- [TASK GOAL] What is needed is a verbatim copy of all the records.

++++ RECORD SET ++++

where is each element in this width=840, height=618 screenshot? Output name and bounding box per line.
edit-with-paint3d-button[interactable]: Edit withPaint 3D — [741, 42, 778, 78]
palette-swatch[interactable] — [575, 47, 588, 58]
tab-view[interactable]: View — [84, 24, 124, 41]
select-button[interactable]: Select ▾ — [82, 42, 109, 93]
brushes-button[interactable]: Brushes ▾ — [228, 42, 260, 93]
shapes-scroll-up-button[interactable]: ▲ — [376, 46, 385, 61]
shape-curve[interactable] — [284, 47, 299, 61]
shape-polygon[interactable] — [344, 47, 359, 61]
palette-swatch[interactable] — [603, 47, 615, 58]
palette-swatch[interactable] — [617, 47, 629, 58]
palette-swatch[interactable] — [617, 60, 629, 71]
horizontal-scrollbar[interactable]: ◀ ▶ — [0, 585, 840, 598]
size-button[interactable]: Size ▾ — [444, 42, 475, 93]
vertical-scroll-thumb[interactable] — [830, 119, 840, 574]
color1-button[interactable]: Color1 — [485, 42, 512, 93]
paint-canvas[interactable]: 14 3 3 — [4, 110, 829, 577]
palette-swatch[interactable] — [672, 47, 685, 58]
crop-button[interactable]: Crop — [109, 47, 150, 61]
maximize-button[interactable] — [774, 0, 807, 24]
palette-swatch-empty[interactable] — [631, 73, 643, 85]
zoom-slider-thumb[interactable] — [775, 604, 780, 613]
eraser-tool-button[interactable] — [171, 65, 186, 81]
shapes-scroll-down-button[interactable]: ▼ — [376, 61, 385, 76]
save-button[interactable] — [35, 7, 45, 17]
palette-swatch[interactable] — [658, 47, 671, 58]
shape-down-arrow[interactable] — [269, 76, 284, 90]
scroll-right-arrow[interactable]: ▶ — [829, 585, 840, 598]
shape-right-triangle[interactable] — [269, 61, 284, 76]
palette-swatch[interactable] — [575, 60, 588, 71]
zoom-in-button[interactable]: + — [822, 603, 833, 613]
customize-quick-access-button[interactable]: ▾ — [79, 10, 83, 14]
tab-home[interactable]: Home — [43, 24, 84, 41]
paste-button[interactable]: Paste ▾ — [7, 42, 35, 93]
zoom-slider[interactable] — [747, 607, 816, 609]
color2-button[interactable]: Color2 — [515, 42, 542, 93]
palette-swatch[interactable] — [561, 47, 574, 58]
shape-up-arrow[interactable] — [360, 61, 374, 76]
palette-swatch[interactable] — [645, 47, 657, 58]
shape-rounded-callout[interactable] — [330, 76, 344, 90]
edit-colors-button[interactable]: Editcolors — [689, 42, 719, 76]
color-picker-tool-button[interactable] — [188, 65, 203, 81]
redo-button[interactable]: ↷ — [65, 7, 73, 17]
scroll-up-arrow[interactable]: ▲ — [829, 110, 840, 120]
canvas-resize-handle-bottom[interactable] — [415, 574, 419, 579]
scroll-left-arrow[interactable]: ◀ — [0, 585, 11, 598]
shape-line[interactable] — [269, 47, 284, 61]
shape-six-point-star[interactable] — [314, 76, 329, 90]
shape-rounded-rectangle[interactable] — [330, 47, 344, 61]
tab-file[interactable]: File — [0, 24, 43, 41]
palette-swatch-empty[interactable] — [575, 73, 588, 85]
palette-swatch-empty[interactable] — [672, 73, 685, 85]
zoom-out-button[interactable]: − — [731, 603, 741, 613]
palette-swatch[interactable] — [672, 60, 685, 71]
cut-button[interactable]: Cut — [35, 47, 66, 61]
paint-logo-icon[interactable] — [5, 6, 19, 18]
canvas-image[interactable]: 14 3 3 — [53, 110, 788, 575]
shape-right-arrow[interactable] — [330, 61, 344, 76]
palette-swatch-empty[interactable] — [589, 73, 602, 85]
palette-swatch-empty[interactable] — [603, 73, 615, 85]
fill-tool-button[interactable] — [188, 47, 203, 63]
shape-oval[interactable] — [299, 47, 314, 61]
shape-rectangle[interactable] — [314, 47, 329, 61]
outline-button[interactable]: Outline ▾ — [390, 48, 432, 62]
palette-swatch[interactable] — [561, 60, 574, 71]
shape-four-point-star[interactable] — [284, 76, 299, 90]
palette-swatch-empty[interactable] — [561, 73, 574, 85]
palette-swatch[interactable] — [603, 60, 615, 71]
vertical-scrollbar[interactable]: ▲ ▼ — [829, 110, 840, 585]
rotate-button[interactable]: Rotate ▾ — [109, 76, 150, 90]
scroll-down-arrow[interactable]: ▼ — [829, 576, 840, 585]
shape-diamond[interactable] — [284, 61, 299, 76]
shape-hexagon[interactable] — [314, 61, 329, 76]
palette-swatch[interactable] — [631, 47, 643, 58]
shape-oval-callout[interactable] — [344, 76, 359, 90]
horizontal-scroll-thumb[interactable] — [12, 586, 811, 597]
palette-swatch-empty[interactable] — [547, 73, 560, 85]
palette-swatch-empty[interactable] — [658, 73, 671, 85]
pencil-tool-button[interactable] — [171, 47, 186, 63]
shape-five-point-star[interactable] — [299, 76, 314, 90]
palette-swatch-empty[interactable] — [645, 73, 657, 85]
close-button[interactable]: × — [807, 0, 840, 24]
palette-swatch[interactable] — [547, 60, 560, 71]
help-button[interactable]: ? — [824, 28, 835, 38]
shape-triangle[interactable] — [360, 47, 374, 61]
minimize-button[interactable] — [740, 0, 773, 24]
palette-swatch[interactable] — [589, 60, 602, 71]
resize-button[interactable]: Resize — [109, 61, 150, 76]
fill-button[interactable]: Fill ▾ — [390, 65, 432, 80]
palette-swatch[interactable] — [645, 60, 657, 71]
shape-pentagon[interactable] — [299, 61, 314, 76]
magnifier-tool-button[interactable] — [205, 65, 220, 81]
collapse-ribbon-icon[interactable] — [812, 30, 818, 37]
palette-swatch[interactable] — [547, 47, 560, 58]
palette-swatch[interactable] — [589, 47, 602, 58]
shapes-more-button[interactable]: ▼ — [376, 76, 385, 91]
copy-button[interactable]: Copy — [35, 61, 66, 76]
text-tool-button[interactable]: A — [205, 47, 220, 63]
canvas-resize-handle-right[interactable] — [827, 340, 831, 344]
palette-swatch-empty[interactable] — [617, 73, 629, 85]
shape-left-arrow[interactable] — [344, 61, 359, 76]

++++

- [EXPECTED ANSWER]
where is each element in this width=840, height=618 screenshot? Output name and bounding box per line.
edit-with-paint3d-button[interactable]: Edit withPaint 3D — [741, 42, 778, 78]
palette-swatch[interactable] — [575, 47, 588, 58]
tab-view[interactable]: View — [84, 24, 124, 41]
select-button[interactable]: Select ▾ — [82, 42, 109, 93]
brushes-button[interactable]: Brushes ▾ — [228, 42, 260, 93]
shapes-scroll-up-button[interactable]: ▲ — [376, 46, 385, 61]
shape-curve[interactable] — [284, 47, 299, 61]
shape-polygon[interactable] — [344, 47, 359, 61]
palette-swatch[interactable] — [603, 47, 615, 58]
palette-swatch[interactable] — [617, 47, 629, 58]
palette-swatch[interactable] — [617, 60, 629, 71]
horizontal-scrollbar[interactable]: ◀ ▶ — [0, 585, 840, 598]
size-button[interactable]: Size ▾ — [444, 42, 475, 93]
vertical-scroll-thumb[interactable] — [830, 119, 840, 574]
color1-button[interactable]: Color1 — [485, 42, 512, 93]
paint-canvas[interactable]: 14 3 3 — [4, 110, 829, 577]
palette-swatch[interactable] — [672, 47, 685, 58]
crop-button[interactable]: Crop — [109, 47, 150, 61]
maximize-button[interactable] — [774, 0, 807, 24]
palette-swatch-empty[interactable] — [631, 73, 643, 85]
zoom-slider-thumb[interactable] — [775, 604, 780, 613]
eraser-tool-button[interactable] — [171, 65, 186, 81]
shapes-scroll-down-button[interactable]: ▼ — [376, 61, 385, 76]
save-button[interactable] — [35, 7, 45, 17]
palette-swatch[interactable] — [658, 47, 671, 58]
shape-down-arrow[interactable] — [269, 76, 284, 90]
scroll-right-arrow[interactable]: ▶ — [829, 585, 840, 598]
shape-right-triangle[interactable] — [269, 61, 284, 76]
palette-swatch[interactable] — [575, 60, 588, 71]
zoom-in-button[interactable]: + — [822, 603, 833, 613]
customize-quick-access-button[interactable]: ▾ — [79, 10, 83, 14]
tab-home[interactable]: Home — [43, 24, 84, 41]
paste-button[interactable]: Paste ▾ — [7, 42, 35, 93]
zoom-slider[interactable] — [747, 607, 816, 609]
color2-button[interactable]: Color2 — [515, 42, 542, 93]
palette-swatch[interactable] — [561, 47, 574, 58]
shape-up-arrow[interactable] — [360, 61, 374, 76]
palette-swatch[interactable] — [645, 47, 657, 58]
shape-rounded-callout[interactable] — [330, 76, 344, 90]
edit-colors-button[interactable]: Editcolors — [689, 42, 719, 76]
color-picker-tool-button[interactable] — [188, 65, 203, 81]
redo-button[interactable]: ↷ — [65, 7, 73, 17]
scroll-up-arrow[interactable]: ▲ — [829, 110, 840, 120]
canvas-resize-handle-bottom[interactable] — [415, 574, 419, 579]
scroll-left-arrow[interactable]: ◀ — [0, 585, 11, 598]
shape-line[interactable] — [269, 47, 284, 61]
shape-six-point-star[interactable] — [314, 76, 329, 90]
shape-rounded-rectangle[interactable] — [330, 47, 344, 61]
tab-file[interactable]: File — [0, 24, 43, 41]
palette-swatch-empty[interactable] — [575, 73, 588, 85]
palette-swatch-empty[interactable] — [672, 73, 685, 85]
zoom-out-button[interactable]: − — [731, 603, 741, 613]
palette-swatch[interactable] — [672, 60, 685, 71]
cut-button[interactable]: Cut — [35, 47, 66, 61]
paint-logo-icon[interactable] — [5, 6, 19, 18]
canvas-image[interactable]: 14 3 3 — [53, 110, 788, 575]
shape-right-arrow[interactable] — [330, 61, 344, 76]
palette-swatch-empty[interactable] — [589, 73, 602, 85]
palette-swatch-empty[interactable] — [603, 73, 615, 85]
fill-tool-button[interactable] — [188, 47, 203, 63]
shape-oval[interactable] — [299, 47, 314, 61]
shape-rectangle[interactable] — [314, 47, 329, 61]
outline-button[interactable]: Outline ▾ — [390, 48, 432, 62]
palette-swatch[interactable] — [561, 60, 574, 71]
shape-four-point-star[interactable] — [284, 76, 299, 90]
palette-swatch-empty[interactable] — [561, 73, 574, 85]
palette-swatch[interactable] — [603, 60, 615, 71]
vertical-scrollbar[interactable]: ▲ ▼ — [829, 110, 840, 585]
rotate-button[interactable]: Rotate ▾ — [109, 76, 150, 90]
scroll-down-arrow[interactable]: ▼ — [829, 576, 840, 585]
shape-diamond[interactable] — [284, 61, 299, 76]
shape-hexagon[interactable] — [314, 61, 329, 76]
palette-swatch[interactable] — [631, 47, 643, 58]
shape-oval-callout[interactable] — [344, 76, 359, 90]
horizontal-scroll-thumb[interactable] — [12, 586, 811, 597]
palette-swatch-empty[interactable] — [547, 73, 560, 85]
palette-swatch-empty[interactable] — [658, 73, 671, 85]
pencil-tool-button[interactable] — [171, 47, 186, 63]
shape-five-point-star[interactable] — [299, 76, 314, 90]
palette-swatch-empty[interactable] — [645, 73, 657, 85]
close-button[interactable]: × — [807, 0, 840, 24]
palette-swatch[interactable] — [547, 60, 560, 71]
help-button[interactable]: ? — [824, 28, 835, 38]
shape-triangle[interactable] — [360, 47, 374, 61]
minimize-button[interactable] — [740, 0, 773, 24]
palette-swatch[interactable] — [589, 60, 602, 71]
resize-button[interactable]: Resize — [109, 61, 150, 76]
fill-button[interactable]: Fill ▾ — [390, 65, 432, 80]
palette-swatch[interactable] — [645, 60, 657, 71]
shape-pentagon[interactable] — [299, 61, 314, 76]
magnifier-tool-button[interactable] — [205, 65, 220, 81]
collapse-ribbon-icon[interactable] — [812, 30, 818, 37]
palette-swatch[interactable] — [547, 47, 560, 58]
palette-swatch[interactable] — [589, 47, 602, 58]
shapes-more-button[interactable]: ▼ — [376, 76, 385, 91]
copy-button[interactable]: Copy — [35, 61, 66, 76]
text-tool-button[interactable]: A — [205, 47, 220, 63]
canvas-resize-handle-right[interactable] — [827, 340, 831, 344]
palette-swatch-empty[interactable] — [617, 73, 629, 85]
shape-left-arrow[interactable] — [344, 61, 359, 76]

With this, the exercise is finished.